### What you will do
What the task requires is an exact printout of the listing below, pictures excluded.

### Records for the exercise
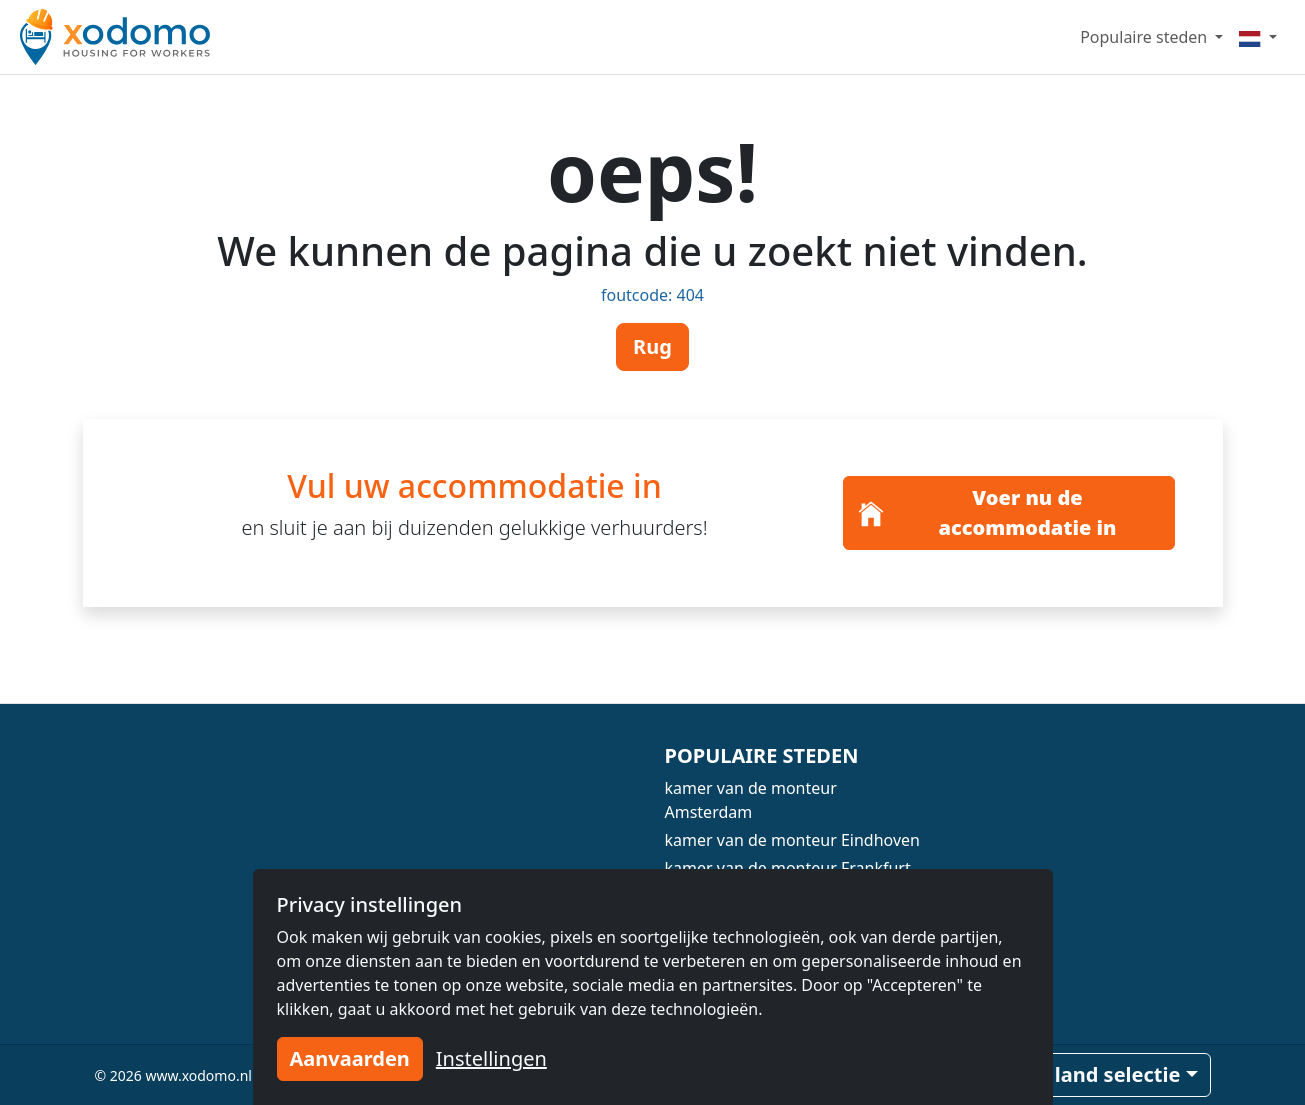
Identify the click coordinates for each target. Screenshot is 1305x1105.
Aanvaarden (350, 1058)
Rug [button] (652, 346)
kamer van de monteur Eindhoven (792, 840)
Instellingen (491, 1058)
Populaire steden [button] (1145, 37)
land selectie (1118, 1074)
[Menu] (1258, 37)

### Answer space
Identify the click coordinates for each target. Screenshot is 1305x1105.
Aanvaarden (350, 1058)
Rug [button] (652, 346)
kamer van de monteur Eindhoven (792, 840)
Instellingen (491, 1058)
Populaire steden [button] (1145, 37)
land selectie (1118, 1074)
[Menu] (1258, 37)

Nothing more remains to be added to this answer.